One Grateful Heart

I’ve been working since I graduated college in 2011, so to date, I have been an employee for about six years already. With me is a college degree and a post-graduate degree earned five years after, making me an employee earning fairly enough to support myself and the family back home. An employee who’s still able to relax on weekends, pay for bills, meet with friends, buy her needs and sometimes her wants as well, eat the food she craves for, watch movies she wants to see, and save a portion of her salary. A millennial worker.

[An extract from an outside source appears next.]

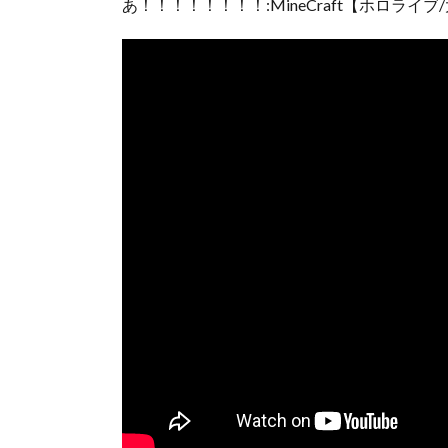
あ！！！！！！！！:MineCraft【ホロライ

Most of the people my age has gone through it, too. Discontent, confusion, quarter-life crisis, and all sorts of causes of unhappiness while pretending to be satisfied with a 9 to 5 job providing an average salary. We’ve all been stuck in a routine of getting immediate rewards of temporary happiness so to get by the feeling of dissatisfaction. I thought I will never get through it. I thought my desire of seeking and achieving for more will be unending provided I chose to live in a city where people need to get the latest gadgets, be at the best places, dine at the most popular restaurants and try anything and everything that’s trending. Until I noticed one of my dearest friends who unconsciously taught me to find contentment in the smallest of things.

One fine Saturday afternoon, I was looking outside the window from our loft style bedroom in GA Tower Mandaluyong, trying to appreciate the view of neighbouring condominiums and commercial buildings, while fifteen floors down EDSA, buses and private vehicles were competing and blowing horns, signalling every wheel to keep moving. I reached for my phone tucked behind my pillow and started browsing the net. My highschool classmate, Anna Lou who was so fond of taking selfies and taking photos of just about anything that lightens her heart, surfaced my newsfeed.

I saw Anna Lou posted about her favorite street food: fishballs and kwek-kwek, snacking on these while watching the sunset at the town’s port. I saw Anna Lou posted photos of her daily activities in a school located in a small municipality in our hometown, where she served as a gradeschool teacher. I saw Anna Lou posted photos of their family dogs Kassie and Kimara. I saw her posted about learning how to cook pancakes and hoping she’d do better in time. She posted about her family, most of the time. She posted about her simple yet sweet dates with her beloved Monch. Among all these updates she kept on sharing, I only saw one thing – it was Anna Lou’s genuine contentment. Her serenity with everything she had in life. And seeing how she enjoyed every little thing, kept me grounded and made me believe how relative happiness is in this world.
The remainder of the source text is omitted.